For enterprises that employ a large number of frontline employees, enterprise mobility came along as the most rapid and effective way to get things done. Imagine an EMT without a custom mobile device? Or a driver still using a legacy process to log in driving hours. There’s no question that enterprise mobility is the most favorable solution going forward for the frontline.
Also, modern customers are looking for innovative solutions- when ordering food, hailing service, or shopping in a retail store. To sit at the forefront of customers’ eyes, conventional brick-and-mortar businesses also have to take a step ahead- with retail kiosks, self-service kiosks, and digital self-payments using mPOS.
The education industry has also been heavily revolutionized by the influx of mobile devices. Schools are now more comfortable with virtual classrooms and students often prefer a combination of classwork and learning using EdTech apps (whose popularity, by the way, was through the roof during the pandemic).

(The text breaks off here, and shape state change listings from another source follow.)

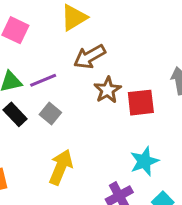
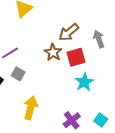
brown arrow: (90, 57) -> (69, 32), moved
cyan star: (144, 161) -> (84, 82), moved

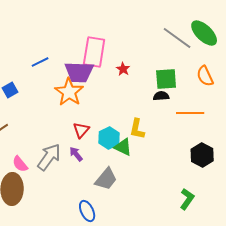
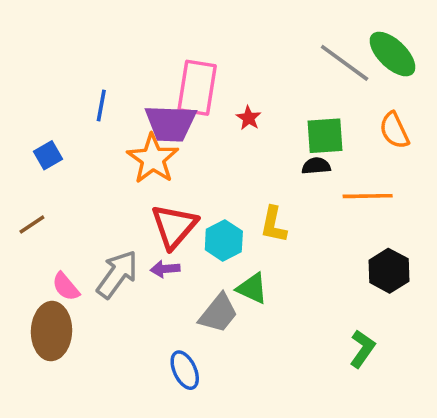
blue line: (40, 62) -> (101, 106), turned -54
red triangle: (81, 130) -> (174, 226), size x1.6
green triangle: (123, 147) -> (252, 288), moved
purple arrow: (76, 154) -> (165, 269), turned -56

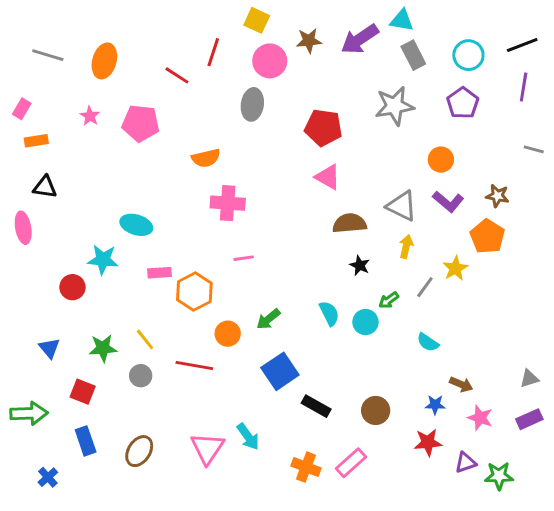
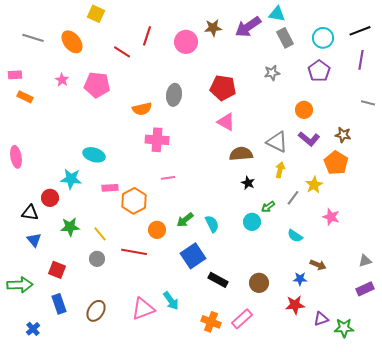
yellow square: (257, 20) -> (96, 14), moved
orange ellipse: (104, 61) -> (72, 42), turned -55
gray ellipse: (252, 104) -> (174, 95), moved
gray star: (394, 106) -> (272, 73), size x0.6
pink rectangle: (22, 109) -> (15, 75), turned 56
orange rectangle: (36, 141) -> (25, 97), turned 35
black triangle: (45, 187) -> (30, 213), moved
cyan semicircle: (329, 313) -> (212, 224), moved
green star: (103, 348) -> (70, 227), moved
pink star: (480, 418) -> (331, 217), moved
pink triangle: (207, 448) -> (143, 309), turned 35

The challenges of enterprise mobility
Enterprise mobility was adopted by most organizations in a rush, and hence was not holistically approached. And it made sense then since it was a test against the time. But the challenges of enterprise mobility were known and now highlighted more than ever.

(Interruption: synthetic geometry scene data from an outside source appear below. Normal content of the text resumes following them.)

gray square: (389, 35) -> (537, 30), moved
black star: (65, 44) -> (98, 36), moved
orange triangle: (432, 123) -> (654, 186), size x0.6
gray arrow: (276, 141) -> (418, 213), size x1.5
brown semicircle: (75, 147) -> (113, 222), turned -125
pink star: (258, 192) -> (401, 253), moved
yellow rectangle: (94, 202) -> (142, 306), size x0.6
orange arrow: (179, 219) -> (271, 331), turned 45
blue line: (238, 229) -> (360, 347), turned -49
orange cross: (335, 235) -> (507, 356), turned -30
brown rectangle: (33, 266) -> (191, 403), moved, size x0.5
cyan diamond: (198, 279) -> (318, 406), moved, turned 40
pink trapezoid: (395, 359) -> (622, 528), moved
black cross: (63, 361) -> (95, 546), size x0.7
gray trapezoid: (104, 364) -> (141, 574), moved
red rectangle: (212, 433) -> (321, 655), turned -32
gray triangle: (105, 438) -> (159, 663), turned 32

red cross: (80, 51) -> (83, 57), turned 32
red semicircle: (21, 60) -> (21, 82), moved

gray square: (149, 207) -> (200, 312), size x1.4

The dynamic and flexible working environment that enterprise mobility can bring forth also raises the concern of data security- employees connecting to unknown networks, lurking home devices in the background, unmanaged personal devices in use (BYOD), and shared devices. According to a survey, 77% voted data security and user privacy as the biggest concerns in implementing enterprise mobility.
Not to mention, the workplace distractions caused by the use of mobile devices and heightened spending on mobile data (often eaten up by the entertainment and gaming apps). Preventing misuse of the device, and ensuring security against unauthorized access and theft is critical.
Also, the enablement and provisioning of this humongous number of devices is a concern. An employee can stay motivated and productive when they are engaged, have access to the right business resources (that are not outdated) and have a secure environment to communicate and collaborate. Providing real-time support in case of any device error is yet another concern since that can severely impact employee productivity and bring business operations to a standstill.
The enterprise IT teams are hence overwhelmed with the idea of enterprise mobility and rightly so. Making use of an MDM solution hence is eminent.
The way out
There is no question that enterprise mobility is set to transform the future of businesses, but it can do so only when coupled with an appropriate MDM solution. An MDM (mobile device management) solution can not only curb the security concerns that enterprise mobility raises but can also be the right way to future-proof remote working in general. MDM can accommodate the needs of BYOD (a trend that will likely continue to dominate in the era of employee flexibility) and also envelope the management challenges ushered in by device fragmentation (multiple OS, make, and model types). This can not only ensure that businesses use the devices that they truly need and love but can also make the lives of IT teams easier. And that can culminate into exciting use cases featuring mobile devices.